Tuesday, 16 December 2008

Cigarettes under counter in Queens Speech

I've railed before about the absurd proposal to make shopkeepers put their tobacco products out of sight under the counter (go to the topic column on the right and click "smoking" for my thoughts on the subject). Just so that there is no doubt I'll say again that I don't smoke, never have done and hate the thought of it. But now that the matter has resurfaced as part of the recent 'Queens Speech' I shall have to let rip again.

Above a certain age it is perfectly legal to smoke so why is it in anyway acceptable to tell a retailer that he or she cannot display cigarettes openly. It is legal to sell them or it isn't, there's no half and half situation here, that to me is as plain as daylight. As I've noted before excess alcohol consumption can ruin your health and in the worse case scenario can lead to premature death so why are the supermarkets allowed to have their booze on public display? I've pointed out too the impracticality of keeping the fags below the counter in a busy retail environment and the cost to the shopkeeper in preparing for this nonsense legislation.

We are told that the new law will apply first to supermarkets and then to the small shops and I believe that it was Lord Mandelson who came up with the idea that small businesses shouldn't suffer initially. That bit might sound a decent concession but is it? My argument on that aspect is that how do you define a supermarket - a huge number of small shops are laid out on the supermarket principle and many of them are in groupings like Mace and Spar. So will they be included in the first group to be affected by the new law?

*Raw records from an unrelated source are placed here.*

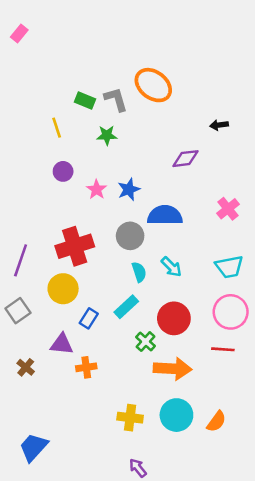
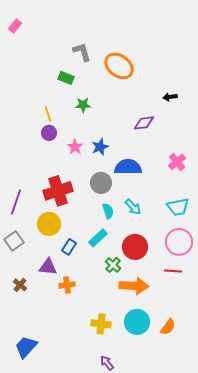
gray L-shape: (116, 99) -> (82, 52), moved
yellow line: (57, 128) -> (48, 114), moved

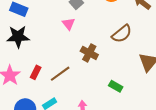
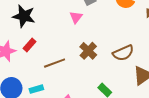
brown semicircle: (122, 34) -> (123, 53), moved
red rectangle: (36, 72) -> (30, 45), moved

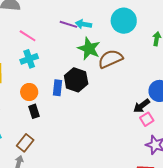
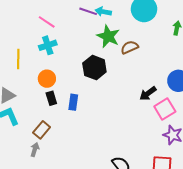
brown semicircle: (110, 59) -> (130, 47), size x0.7
blue rectangle: (58, 88) -> (73, 102), moved
black arrow: (142, 106) -> (148, 93), moved
pink square: (147, 119) -> (165, 109), size x1.5

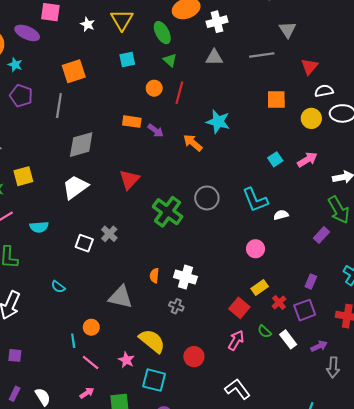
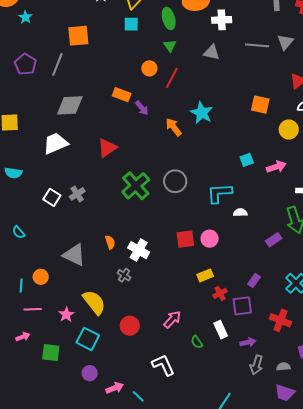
gray line: (262, 55) -> (257, 45), moved
cyan square: (127, 59) -> (131, 24), moved
purple pentagon: (21, 96) -> (25, 64), moved
cyan L-shape: (255, 200) -> (219, 193), turned 96
orange semicircle: (154, 276) -> (110, 242), turned 144
red square: (239, 308) -> (185, 239), moved, turned 30
green semicircle: (264, 331) -> (197, 342), moved
pink line: (91, 363) -> (33, 309), turned -54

As usual not thought through.

I have been trying to think of any precedent in this country to this draconian legislation. Now I don't know now whether it was a new law or something akin to a Code of Practice but some might point out that the magazines banned to the 'top shelf' could be an example of something similar. Not at all because whether one agrees or not about soft porn magazines being sold they are still on open display and the retailer hasn't incurred extra costs. The other one is solvents, I've no idea whether glue sniffing and suchlike is still prevalent among young people but I think that it's mandatory for ID to be produced or at least I've seen individual stores with notices to that effect.

As I mentioned in a previous rant there are specialist tobacconists about - I can think of a well known one in Exeter - what are they supposed to do? I know that the health police will point out that Canada has already gone down the route of keeping tobacco products under cover but that doesn't make it any more right. Back to my original argument: tobacco is either legal or illegal, it is as simple as that.